Search code examples
javapythonapache-sparkmachine-learningrecommendation-engine

recommendProductsForUsers not working in Spark 1.5.0


Given the following:

from pyspark import SparkContext, SparkConf
from pyspark.mllib.recommendation import ALS, Rating
r1 = (1, 1, 1.0)
r2 = (1, 2, 2.0)
r3 = (2, 1, 2.0)
ratings = sc.parallelize([r1, r2, r3])
model = ALS.trainImplicit(ratings, 1, seed=10)

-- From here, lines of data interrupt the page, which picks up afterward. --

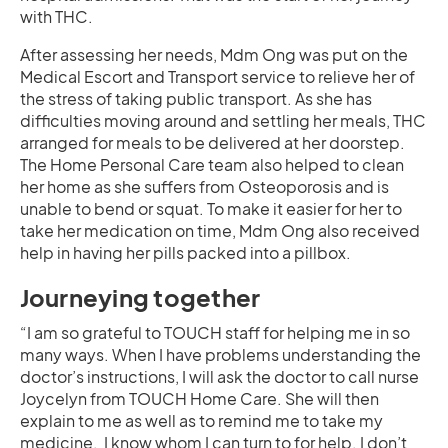
with THC.
After assessing her needs, Mdm Ong was put on the
Medical Escort and Transport service to relieve her of
the stress of taking public transport. As she has
difficulties moving around and settling her meals, THC
arranged for meals to be delivered at her doorstep.
The Home Personal Care team also helped to clean
her home as she suffers from Osteoporosis and is
unable to bend or squat. To make it easier for her to
take her medication on time, Mdm Ong also received
help in having her pills packed into a pillbox.
Journeying together
“I am so grateful to TOUCH staff for helping me in so
many ways. When I have problems understanding the
doctor’s instructions, I will ask the doctor to call nurse
Joycelyn from TOUCH Home Care. She will then
explain to me as well as to remind me to take my
medicine. I know whom I can turn to for help. I don’t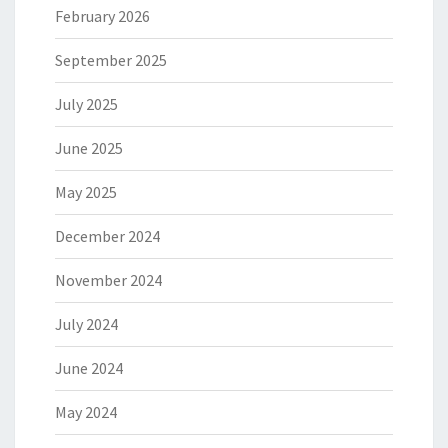
February 2026
September 2025
July 2025
June 2025
May 2025
December 2024
November 2024
July 2024
June 2024
May 2024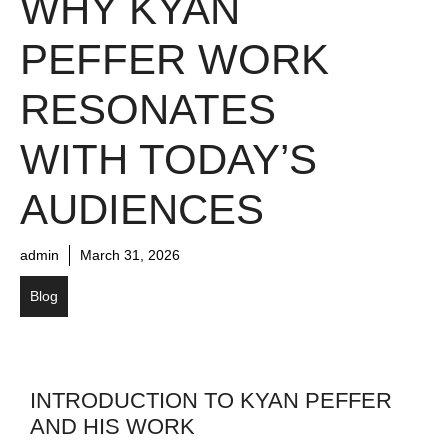
WHY KYAN
PEFFER WORK
RESONATES
WITH TODAY’S
AUDIENCES
admin
March 31, 2026
Blog
INTRODUCTION TO KYAN PEFFER
AND HIS WORK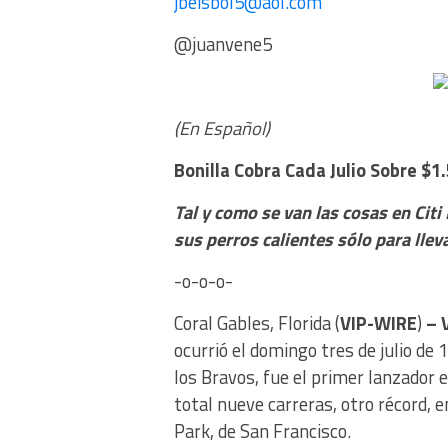
jbeisbol5@aol.com
@juanvene5
(En Español)
Bonilla Cobra Cada Julio
Sobre $1.
Tal y como se van las cosas en Citi
sus perros calientes sólo para llev
-o-o-o-
Coral Gables, Florida (
VIP-WIRE
)
– 
ocurrió el domingo tres de julio de 
los Bravos, fue el primer lanzador
total nueve carreras, otro récord, e
Park, de San Francisco.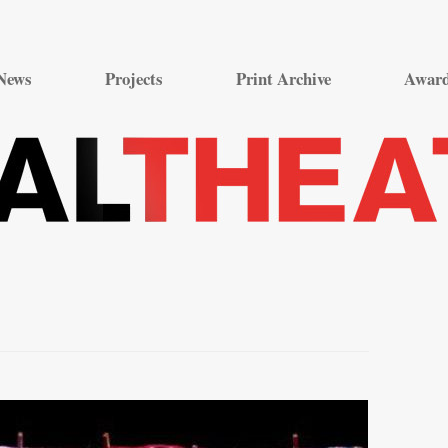
Skip
to
News
Projects
Print Archive
Awar
content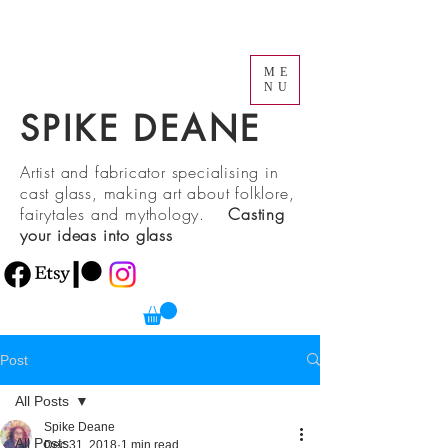
ME
NU
SPIKE DEANE
Artist and fabricator specialising in
cast glass, making art about folklore,
fairytales and mythology.
Casting
your ideas into glass
Post
All Posts
Spike Deane
All Posts
Dec 31, 2018
1 min read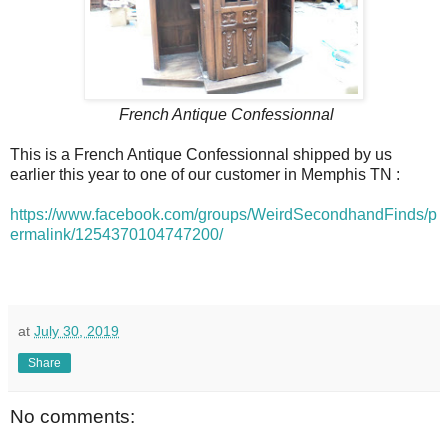
French Antique Confessionnal
This is a French Antique Confessionnal shipped by us
earlier this year to one of our customer in Memphis TN :
https://www.facebook.com/groups/WeirdSecondhandFinds/p
ermalink/1254370104747200/
at
July 30, 2019
Share
No comments:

res = model.recommendProductsForUsers(2)

I'd like to compute the top k products for every user. In general, users and products could be many and it would be too expensive to create an RDD to use with recommendProducts.

According to Spark version 1.5.0 recommendProductsForUsers should do the job. However, I am getting the following error:

---------------------------------------------------------------------------
AttributeError                            Traceback (most recent call last)
<ipython-input-8-c65e6875ea5b> in <module>()
      7 model = ALS.trainImplicit(ratings, 1, seed=10)
      8 
----> 9 res = model.recommendProductsForUsers(2)

AttributeError: 'MatrixFactorizationModel' object has no attribute 'recommendProductsForUsers'

And, in fact, recommendProductsForUsers does not appear when listing the methods of matrixFactorizationModel:

print dir(model)
['__class__', '__del__', '__delattr__', '__dict__', '__doc__', '__format__', '__getattribute__', '__hash__', '__init__', '__module__', '__new__', '__reduce__', '__reduce_ex__', '__repr__', '__setattr__', '__sizeof__', '__str__', '__subclasshook__', '__weakref__', '_java_loader_class', '_java_model', '_load_java', '_sc', 'call', 'load', 'predict', 'predictAll', 'productFeatures', 'rank', 'recommendProducts', 'recommendUsers', 'save', 'userFeatures']

Solution

  • You're looking at the wrong documentation. A simple fact that some operation is implemented in a Scala or Java API it doesn't mean it is exposed to PySpark. If you check PySpark 1.5 API docs you'll see it doesn't provide requested method.

    recommendUsersForProducts and recommendProductsForUsers have been introduced in PySpark 1.6 with SPARK-10535.